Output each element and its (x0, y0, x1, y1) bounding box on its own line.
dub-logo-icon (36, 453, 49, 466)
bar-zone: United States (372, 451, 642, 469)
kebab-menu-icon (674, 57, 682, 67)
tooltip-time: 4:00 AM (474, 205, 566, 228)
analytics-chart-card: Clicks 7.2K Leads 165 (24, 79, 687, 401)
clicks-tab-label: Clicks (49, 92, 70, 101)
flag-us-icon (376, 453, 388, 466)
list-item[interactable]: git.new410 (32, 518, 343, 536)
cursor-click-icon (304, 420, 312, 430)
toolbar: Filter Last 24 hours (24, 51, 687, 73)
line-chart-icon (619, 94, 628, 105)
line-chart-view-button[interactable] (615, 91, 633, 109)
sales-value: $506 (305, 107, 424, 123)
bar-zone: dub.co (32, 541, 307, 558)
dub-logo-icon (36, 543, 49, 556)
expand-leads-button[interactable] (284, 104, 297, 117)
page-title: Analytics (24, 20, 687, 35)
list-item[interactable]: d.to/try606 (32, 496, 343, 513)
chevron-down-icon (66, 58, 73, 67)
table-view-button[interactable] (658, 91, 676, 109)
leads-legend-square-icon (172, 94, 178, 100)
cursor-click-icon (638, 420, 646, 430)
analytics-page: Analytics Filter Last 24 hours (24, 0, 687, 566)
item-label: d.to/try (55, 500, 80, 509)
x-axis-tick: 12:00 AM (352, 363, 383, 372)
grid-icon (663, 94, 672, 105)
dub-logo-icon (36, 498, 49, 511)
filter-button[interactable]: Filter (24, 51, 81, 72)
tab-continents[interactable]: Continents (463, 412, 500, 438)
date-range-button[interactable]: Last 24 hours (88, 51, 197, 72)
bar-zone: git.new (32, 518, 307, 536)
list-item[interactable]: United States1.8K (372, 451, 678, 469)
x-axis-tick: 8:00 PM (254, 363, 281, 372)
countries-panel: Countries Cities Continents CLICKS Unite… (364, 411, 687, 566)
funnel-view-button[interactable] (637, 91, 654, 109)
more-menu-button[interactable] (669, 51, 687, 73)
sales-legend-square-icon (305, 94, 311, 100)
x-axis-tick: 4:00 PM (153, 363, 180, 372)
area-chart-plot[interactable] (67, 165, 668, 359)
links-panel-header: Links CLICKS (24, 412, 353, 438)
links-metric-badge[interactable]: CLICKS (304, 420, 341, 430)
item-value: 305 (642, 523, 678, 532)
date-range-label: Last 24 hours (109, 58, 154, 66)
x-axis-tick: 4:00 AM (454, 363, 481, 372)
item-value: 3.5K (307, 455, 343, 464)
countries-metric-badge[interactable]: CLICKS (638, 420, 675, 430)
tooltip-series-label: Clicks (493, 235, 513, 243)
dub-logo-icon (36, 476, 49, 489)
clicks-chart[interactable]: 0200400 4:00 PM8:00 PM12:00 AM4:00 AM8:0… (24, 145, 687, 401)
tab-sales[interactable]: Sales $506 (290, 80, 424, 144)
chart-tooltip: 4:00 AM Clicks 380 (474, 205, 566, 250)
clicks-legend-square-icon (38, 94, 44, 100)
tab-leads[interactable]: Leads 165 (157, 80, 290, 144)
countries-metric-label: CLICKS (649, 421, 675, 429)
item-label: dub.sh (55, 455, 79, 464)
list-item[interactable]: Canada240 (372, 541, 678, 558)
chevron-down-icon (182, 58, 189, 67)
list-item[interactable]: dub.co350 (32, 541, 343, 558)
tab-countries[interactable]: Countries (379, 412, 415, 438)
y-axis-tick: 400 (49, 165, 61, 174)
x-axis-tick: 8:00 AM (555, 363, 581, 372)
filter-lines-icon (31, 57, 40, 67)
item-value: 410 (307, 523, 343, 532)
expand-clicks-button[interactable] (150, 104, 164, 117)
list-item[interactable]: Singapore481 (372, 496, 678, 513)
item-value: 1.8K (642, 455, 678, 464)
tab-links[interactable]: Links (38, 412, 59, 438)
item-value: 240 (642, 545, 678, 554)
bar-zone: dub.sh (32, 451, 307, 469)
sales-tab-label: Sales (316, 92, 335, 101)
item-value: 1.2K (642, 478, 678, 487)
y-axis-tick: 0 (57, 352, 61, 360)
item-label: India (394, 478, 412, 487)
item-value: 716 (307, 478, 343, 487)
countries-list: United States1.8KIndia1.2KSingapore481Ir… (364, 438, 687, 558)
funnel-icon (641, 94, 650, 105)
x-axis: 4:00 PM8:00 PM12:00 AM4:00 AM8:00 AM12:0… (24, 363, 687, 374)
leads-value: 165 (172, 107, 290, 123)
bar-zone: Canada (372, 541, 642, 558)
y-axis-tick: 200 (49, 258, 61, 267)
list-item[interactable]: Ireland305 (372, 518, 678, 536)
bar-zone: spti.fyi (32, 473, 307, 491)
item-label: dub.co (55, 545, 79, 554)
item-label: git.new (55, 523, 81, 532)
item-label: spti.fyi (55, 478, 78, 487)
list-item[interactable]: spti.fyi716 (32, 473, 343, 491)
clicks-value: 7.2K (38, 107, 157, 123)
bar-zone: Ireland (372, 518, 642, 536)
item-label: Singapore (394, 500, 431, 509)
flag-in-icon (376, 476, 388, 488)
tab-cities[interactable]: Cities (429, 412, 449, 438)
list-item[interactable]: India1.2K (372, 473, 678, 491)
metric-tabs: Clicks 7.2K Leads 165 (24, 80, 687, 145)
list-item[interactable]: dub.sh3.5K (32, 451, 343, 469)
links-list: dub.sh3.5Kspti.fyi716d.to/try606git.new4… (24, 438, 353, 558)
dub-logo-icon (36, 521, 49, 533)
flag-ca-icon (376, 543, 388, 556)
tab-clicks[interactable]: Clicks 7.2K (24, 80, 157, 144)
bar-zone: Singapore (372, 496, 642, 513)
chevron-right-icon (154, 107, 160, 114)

- - -

* Exercise directions
Return a copy of each line in the records above that has "menu" in it.

* Exercise result
kebab-menu-icon (674, 57, 682, 67)
more-menu-button[interactable] (669, 51, 687, 73)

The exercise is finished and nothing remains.